Memories and experience
My contributions on WUS International and my work as Associate Secretary, Asia and the Pacific, are not only based on my memories of WUS International and WUS Asia-Pacific, 1984 – 1991, but also the gist of what I have learnt from those experiences particularly on human rights. My academic focus turned from labour and youth studies to more specific area of human rights thereafter.
Laksiri Fernando
Dr Laksiri Fernando was senior lecturer, Political Science, University of Peradeniya before appointment as associate secretary, Asia/Pacific, WUS International from 1984 to 1991. Laksiri studied in Sri Lanka (BA Economics), Canada (MA Political Science) and Australia (PhD Human Rights) and migrated to Australia in 1991. He was deputy director, Human Rights Centre, University of NSW (1991-2); PhD scholar University of Sydney while teaching (1992-1995); executive director of the Diplomacy Training Program at the University of NSW (1995-97); returned to Sri Lanka as professor, Political Science and Public Policy, University of Colombo (1997-2010) where he served as dean, Faculty of Graduate Studies; Director, Centre for the Study of Human Rights, and Director, Peace Building Project, Ministry of Constitutional Affairs.
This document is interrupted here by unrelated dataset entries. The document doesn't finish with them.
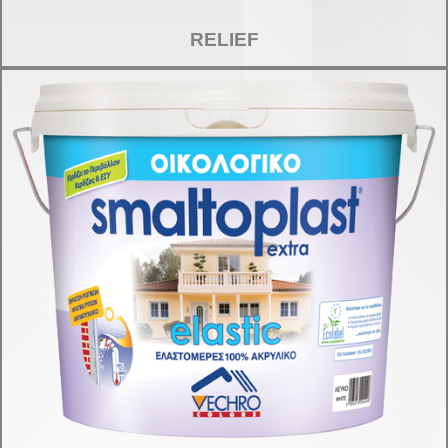
RELIEF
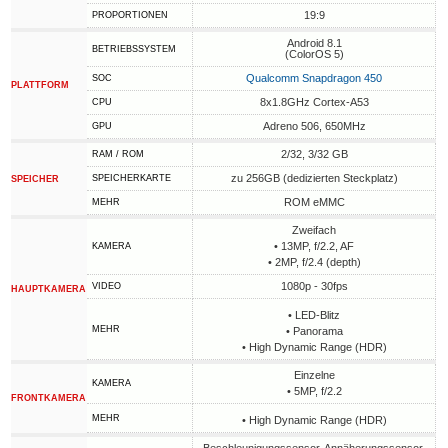
19:9
PROPORTIONEN
Android 8.1
BETRIEBSSYSTEM
(ColorOS 5)
Qualcomm Snapdragon 450
SOC
PLATTFORM
8x1.8GHz Cortex-A53
CPU
Adreno 506, 650MHz
GPU
2/32, 3/32 GB
RAM / ROM
zu 256GB (dedizierten Steckplatz)
SPEICHERKARTE
SPEICHER
ROM eMMC
MEHR
Zweifach
• 13MP, f/2.2, AF
KAMERA
• 2MP, f/2.4 (depth)
1080p - 30fps
VIDEO
HAUPTKAMERA
• LED-Blitz
MEHR
• Panorama
• High Dynamic Range (HDR)
Einzelne
KAMERA
• 5MP, f/2.2
FRONTKAMERA
MEHR
• High Dynamic Range (HDR)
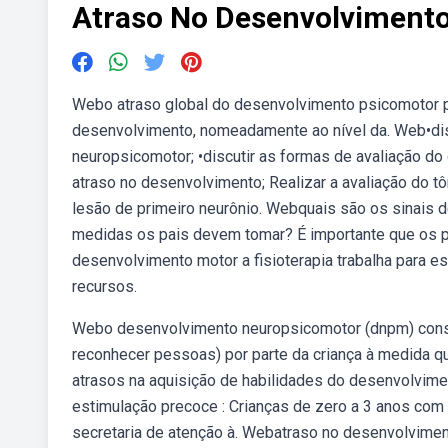
Atraso No Desenvolviment
Webo atraso global do desenvolvimento psicomotor p
desenvolvimento, nomeadamente ao nível da. Web•dis
neuropsicomotor; •discutir as formas de avaliação do
atraso no desenvolvimento; Realizar a avaliação do t
lesão de primeiro neurônio. Webquais são os sinais d
medidas os pais devem tomar? É importante que os p
desenvolvimento motor a fisioterapia trabalha para es
recursos.
Webo desenvolvimento neuropsicomotor (dnpm) consist
reconhecer pessoas) por parte da criança à medida q
atrasos na aquisição de habilidades do desenvolvimen
estimulação precoce : Crianças de zero a 3 anos com
secretaria de atenção à. Webatraso no desenvolvime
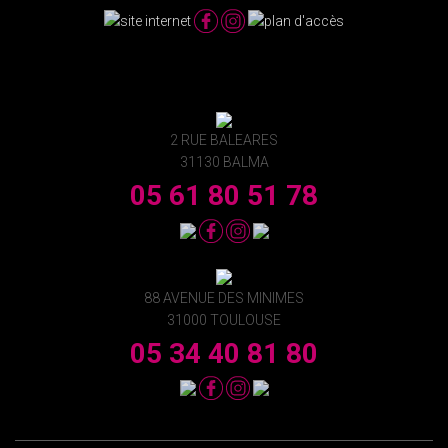
2 RUE BALEARES
31130 BALMA
05 61 80 51 78
88 AVENUE DES MINIMES
31000 TOULOUSE
05 34 40 81 80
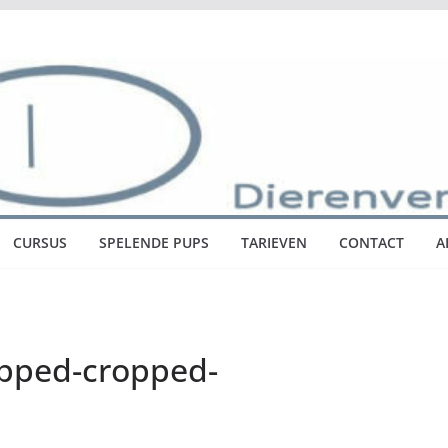
CURSUS
SPELENDE PUPS
TARIEVEN
CONTACT
A
pped-cropped-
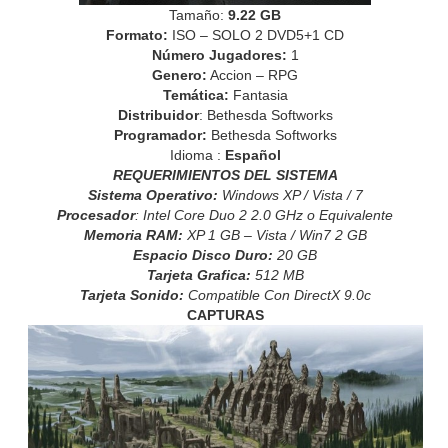
Tamaño:
9.22 GB
Formato:
ISO – SOLO 2 DVD5+1 CD
Número Jugadores:
1
Genero:
Accion – RPG
Temática:
Fantasia
Distribuidor
: Bethesda Softworks
Programador:
Bethesda Softworks
Idioma :
Español
REQUERIMIENTOS DEL SISTEMA
Sistema Operativo:
Windows XP / Vista / 7
Procesador
: Intel Core Duo 2 2.0 GHz o Equivalente
Memoria RAM:
XP 1 GB – Vista / Win7 2 GB
Espacio Disco Duro:
20 GB
Tarjeta Grafica:
512 MB
Tarjeta Sonido:
Compatible Con DirectX 9.0c
CAPTURAS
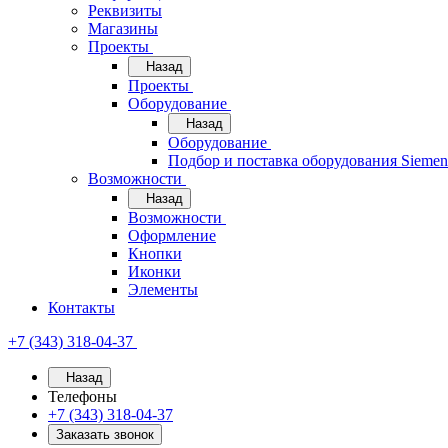
Реквизиты
Магазины
Проекты
Назад
Проекты
Оборудование
Назад
Оборудование
Подбор и поставка оборудования Sieme
Возможности
Назад
Возможности
Оформление
Кнопки
Иконки
Элементы
Контакты
+7 (343) 318-04-37
Назад
Телефоны
+7 (343) 318-04-37
Заказать звонок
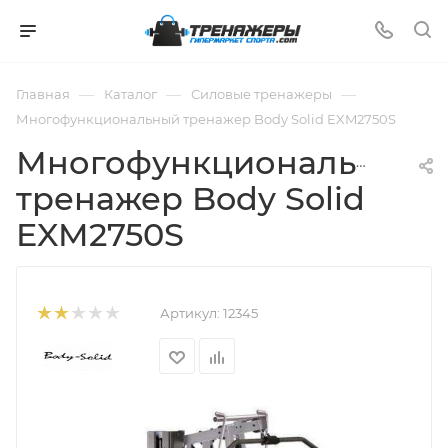
—
—
—
Главная
Каталог
Силовые тренажеры
Многофункциональный тренажер Body Solid EXM2750S
Многофункциональный
тренажер Body Solid
EXM2750S
Артикул:
12345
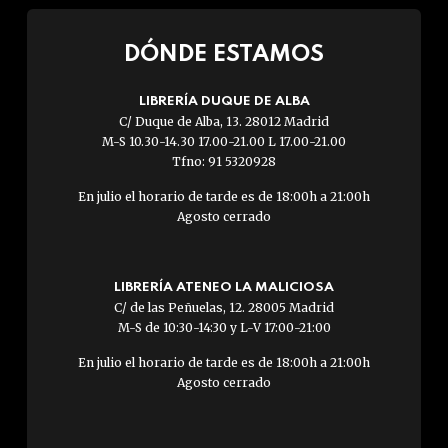
DÓNDE ESTAMOS
LIBRERÍA DUQUE DE ALBA
C/ Duque de Alba, 13. 28012 Madrid
M-S 10.30-14.30 17.00-21.00 L 17.00-21.00
Tfno: 91 5320928
En julio el horario de tarde es de 18:00h a 21:00h
Agosto cerrado
LIBRERÍA ATENEO LA MALICIOSA
C/ de las Peñuelas, 12. 28005 Madrid
M-S de 10:30-14:30 y L-V 17:00-21:00
En julio el horario de tarde es de 18:00h a 21:00h
Agosto cerrado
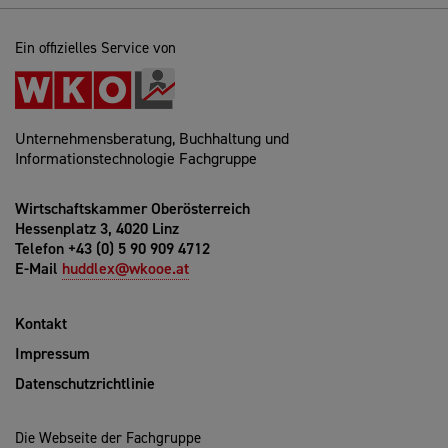
Ein offizielles Service von
Unternehmensberatung, Buchhaltung und
Informationstechnologie Fachgruppe
Wirtschaftskammer Oberösterreich
Hessenplatz 3, 4020 Linz
Telefon +43 (0) 5 90 909 4712
E-Mail
huddlex@wkooe.at
Kontakt
Impressum
Datenschutzrichtlinie
Die Webseite der Fachgruppe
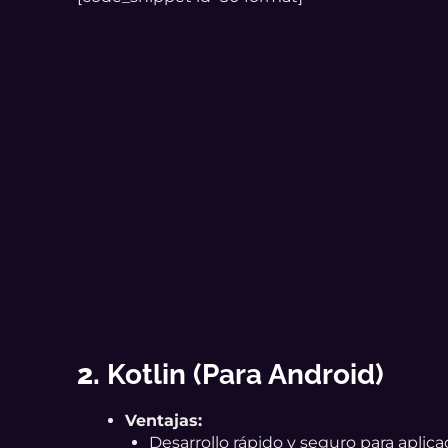
2.
Kotlin (para Android)
Ventajas:
Desarrollo rápido y seguro para aplic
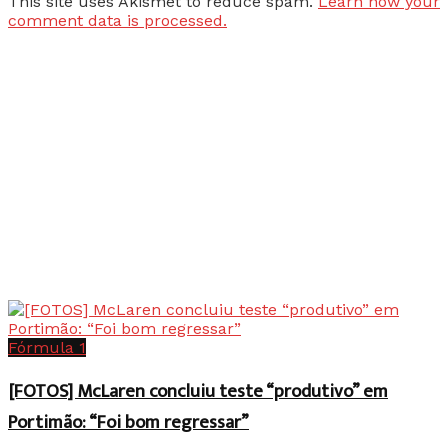
This site uses Akismet to reduce spam.
Learn how your
comment data is processed.
Fórmula 1
[FOTOS] McLaren concluiu teste “produtivo” em
Portimão: “Foi bom regressar”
He was also a member of the advisory committee to the president on Constitutional Reforms; director, Sri Lanka Foundation Institute and Television Training Institute; director and Chair, National Centre for Advanced Studies; and a director of the Colombo Stock Exchange. A Japan Foundation scholar (2005-6), and a visiting scholar in several countries, his two major academic publications are: Human Rights, Politics and States: Burma, Cambodia and Sri Lanka and Thomas More’s Socialist Utopia and Ceylon (Sri Lanka). Since retirement to Australia to join his family, he has focused on popular writing with many publications, and is now enjoying a focus on art.